В Кито я купил скаутский нож. У него была металлическая рукоятка, и выглядел он вообще как бы странно потемневшим от времени – точно из мусорной лавки старьевщика на рубеже веков. Я увидел его на подносе, где лежали другие старые ножи и кольца, с которых стерлось серебро. Было около трех часов дня, через несколько дней после того, как я вернулся в Мехико, и я решил нож этот заточить. Точильщик, посвистывая в свисток, ходил по определенному маршруту, и я направился к его тележке – но ощущение утраты и грусти, давившее на меня весь день так, что я едва мог дышать, стало еще сильнее, и по щекам моим потекли слезы.
– Что же это со мной? – недоумевал я.
Вот эта тяжелая депрессия и чувство обреченности возникают в тексте снова и снова. Ли обычно приписывает их неудачам с Аллертоном: "Все движения и мысли замедляла какая-то тяжесть. Лицо Ли окаменело, голос стал безжизненным". Аллертон только что отказался от приглашения на ужин и резко ушел: "Ли смотрел в стол, мысли ворочались медленно, точно ему стало очень холодно". (Когда я читаю это, мне самому становится холодно и уныло.)

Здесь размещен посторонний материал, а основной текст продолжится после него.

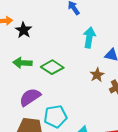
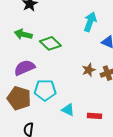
brown star: (97, 75) -> (89, 70), moved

А вот провидческий сон в хижине Коттера в Эквадоре: "Он стоял перед "Эй, на борту!". Бар выглядел брошенным. Он слышал, как кто-то плачет. Он увидел своего маленького сына, опустился на колени и взял ребенка на руки. Плач стал громче, волной печали… Он прижал малыша Вилли к груди. Там стояла группа людей в робах заключенных. Ли не понимал, что они здесь делают, и почему он плачет".
Я вынудил себя вспомнить тот день, когда умерла Джоан, ошеломляющее чувство обреченности и утраты… идя по улице, я вдруг понял, что по щекам у меня катятся слезы. "Что же это со мной происходит?" Маленький скаутский ножик с металлической рукояткой, серебро стерлось, пахнет старыми монетами, свисток точильщика. Что стало с этим ножом, который я так никогда у него и не забрал?